Action is heavy in the Eugene Classification Yard across from the depot.  Left to right, West Switcher Rick A. works his end of the yard.  Mike L. with the Eugene City Switcher (one of the locals) works industries in the depot area.  Engineer Brigg F. runs his train through on the mainline.  Yardmaster Dave H. is organizing the yard work while East Switcher Scott B. awaits instructions.  Tom D. passes by, having completed his work with the first Springfield local.

Santa Clara Tower Operator Vic N. hostles road power from the engine facility to a waiting RR-West train.  With additional crew members, a hostler can be assigned to help the tower operator.  Though the job is titled “Tower Operator,” it actually involves controlling operations in the Eugene Arrival/Departure Yard.  The tower function of the job controls the many switches in the yard throat.  Vic has helped define this job, but will soon move on to learning additional jobs on the railroad.  This job became much easier by moving Crescent Lake operations up onto the platform seen behind Vic.

Model Railroad operation involves waiting.  Two crews wait for clearance out of the Eugene Arrival/Departure Yard.  Assistant Chief Dispatcher John B. tries to get traffic rolling by coordinating among crews, train availability and the session Dispatcher (in the room behind the slightly ajar door).  Mike B. and Brigg F. form one crew, while Josef B. serves as another crew.  Both are awaiting clearance out of the yard—a common situation for railroaders.

Out on the line, up in the mountains, Greg P. copies train authority from the Dispatcher, while Rodger C. controls his train down through Cruzatte (RR-Eastbound).  In the distance, helper engineer Norm A. and train crew Dick E. and Dave C. hold in the clear on the Wicopee siding for Rodger’s eastbound. 

Harry B. and Tom D. teamed up to work the first Springfield Turn.  This job switches the industries on the depot side of the mainline.  Harry B. built the model of Tilbury Cement, the green structure close to the backdrop on the right. 

Bill M. works the Oakridge Turn.  This job starts the session in Oakridge, providing activity that does not require Eugene Yard interaction until the Turn returns to Eugene. 

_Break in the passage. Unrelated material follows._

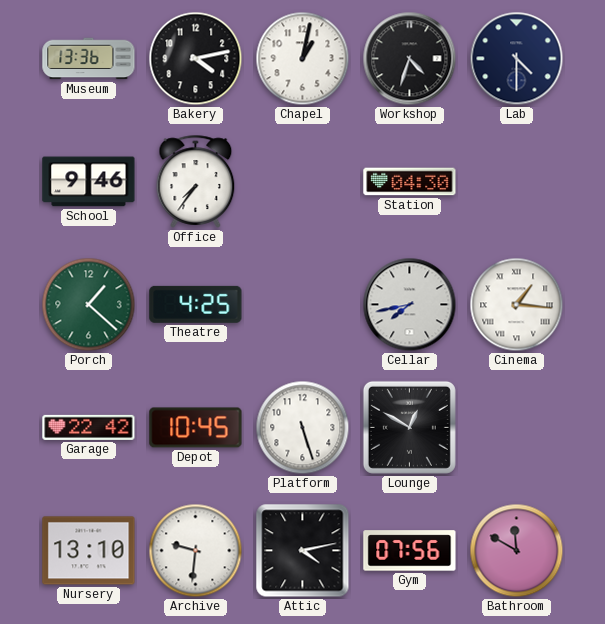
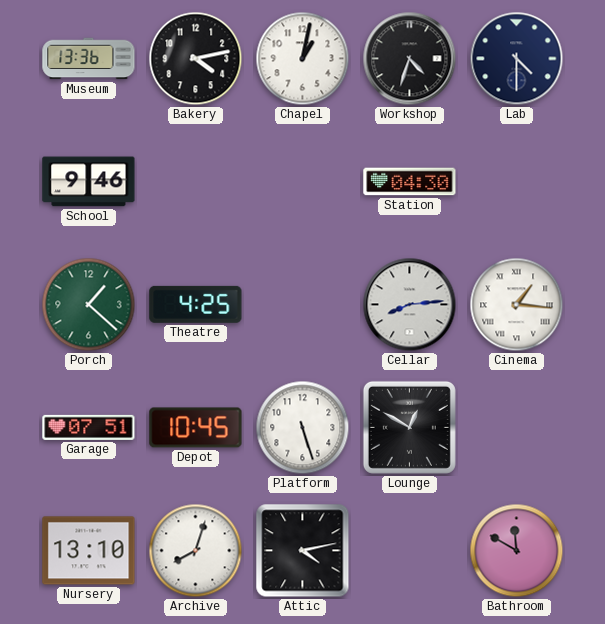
Office: 7:36 -> none
Cellar: 7:43 -> 8:14
Garage: 22:42 -> 07:51
Archive: 9:31 -> 8:03
Gym: 07:56 -> none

Some of the “activity” is simply waiting.  Helper engineer Norm A. and road engineer Josef B. wait with their train at McCredie Springs.

The wait at McCredie Springs eventually yields a meet with a RR-Eastbound train.  Both will be moving soon.

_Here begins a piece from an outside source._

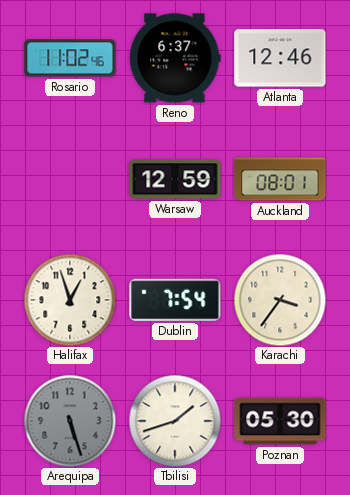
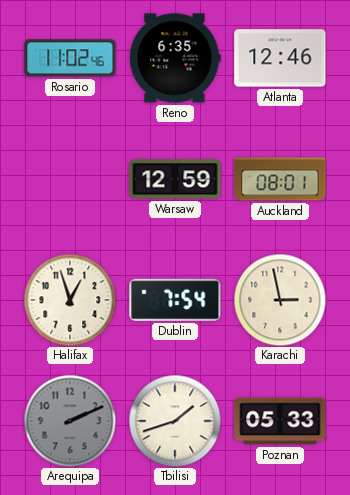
Reno: 6:37 -> 6:35
Karachi: 3:36 -> 2:58
Arequipa: 5:27 -> 2:11
Poznan: 05:30 -> 05:33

At times, one could capture multiple trains in action.  Rodger C. is barely visible underneath Cascade Summit bringing a train through McCredie Springs.  Josef B. has made it to Cascade Summit.  In the foreground, Jim M. awaits another RR-Westbound to put his helper set on.  Bill M. continues to work the Oakridge Turn.  He has just delivered cars to the engine facility at Oakridge (oil and supplies).  Norm A. set his throttle for his helpers, so he is just biding time and movement—much like full-sized helper operations! (wink)  Mike B. watches the action up high as a train crawls up-grade out of Cruzatte toward Cascade Summit.

A critical part of my operating sessions is lunch!  We often serve chili while the crew brings potluck.  Nobody goes away hungry!

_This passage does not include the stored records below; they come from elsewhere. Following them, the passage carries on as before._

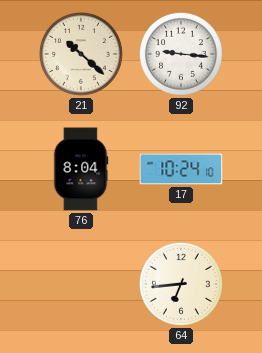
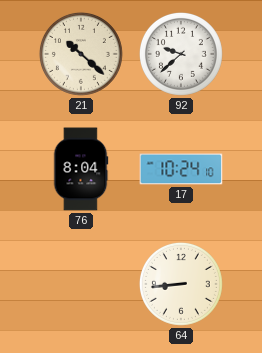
92: 9:16 -> 9:38
64: 6:44 -> 8:44
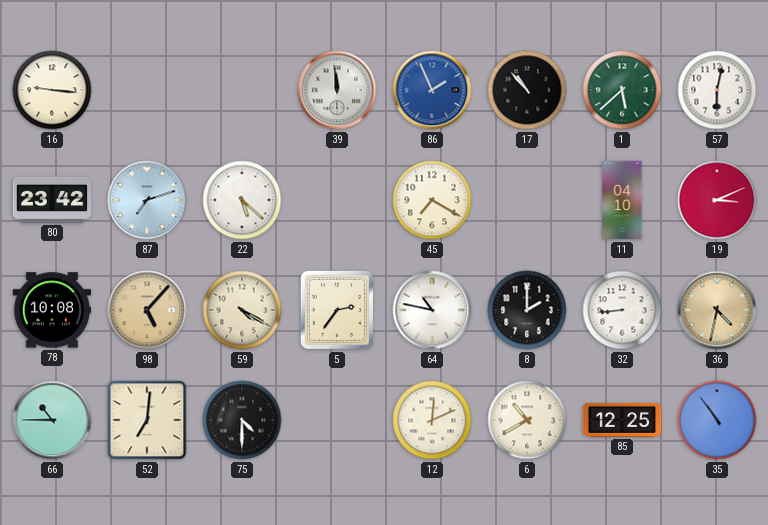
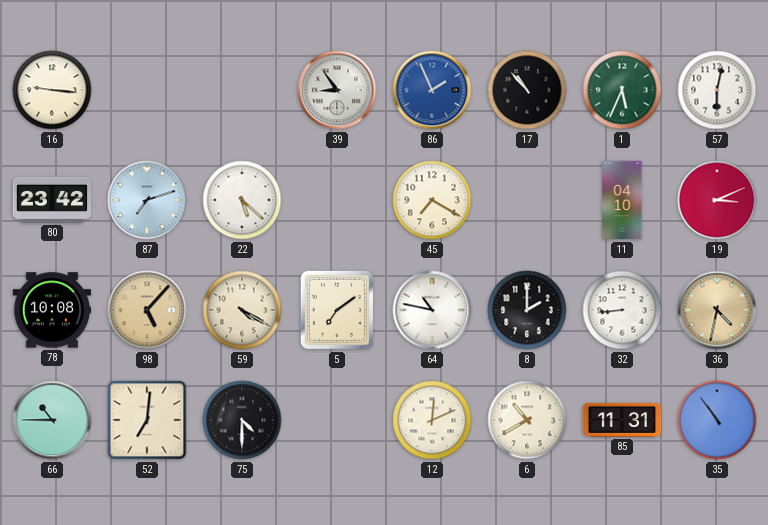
39: 11:59 -> 8:54
1: 5:38 -> 5:34
5: 2:36 -> 7:09
85: 12:25 -> 11:31
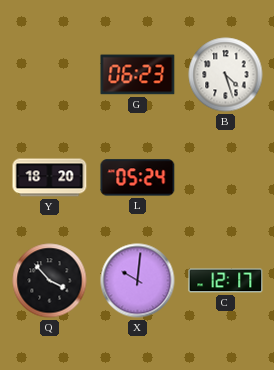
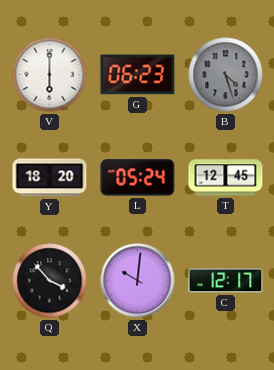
V: none -> 6:00
B dial: white -> grey
T: none -> 12:45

A mid-session break for lunch allows the crew to relax a bit and converse.  This social aspect of operating sessions is important and should not be overlooked!

Toward the end of the session, traffic got snarled at Springfield.  A mainline RR-West train occupies the main.  The second Springfield job occupies the siding and Booth Kelly tracks.  The Marcola Turn is using the depot and drill tracks.  Unfortunately, there is a RR-East Train just outside of view to the right with no place to go.    This turns out not to be a Dispatcher error, but rather a missed communication by the Springfield local crew who failed to get Dispatcher permission to exit Eugene, use the Judkins block and then occupy the Springfield Siding to do their work.  Count this as an example for a teaching moment for the next operating session.

The railroad performed well and the crew had a good time.  Most were already “marking up” for the next session in four weeks.